- AIM OF THE TASK -
Beginning at the line that contains "modern living at Pathway", write out each remaining line of the entries below exactly as it stands.
- - - -
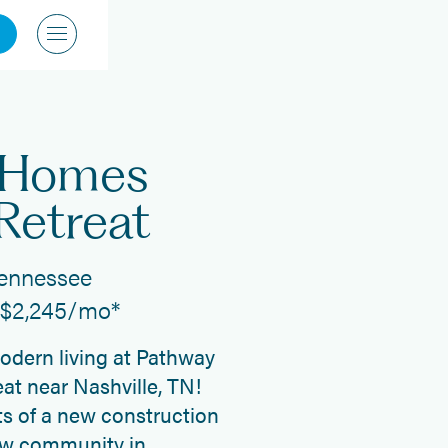
 Homes
Retreat
Tennessee
t $2,245/mo*
modern living at Pathway
at near Nashville, TN!
s of a new construction
ew community in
- - - -
- RESPONSE TO THE TASK -
modern living at Pathway
at near Nashville, TN!
s of a new construction
ew community in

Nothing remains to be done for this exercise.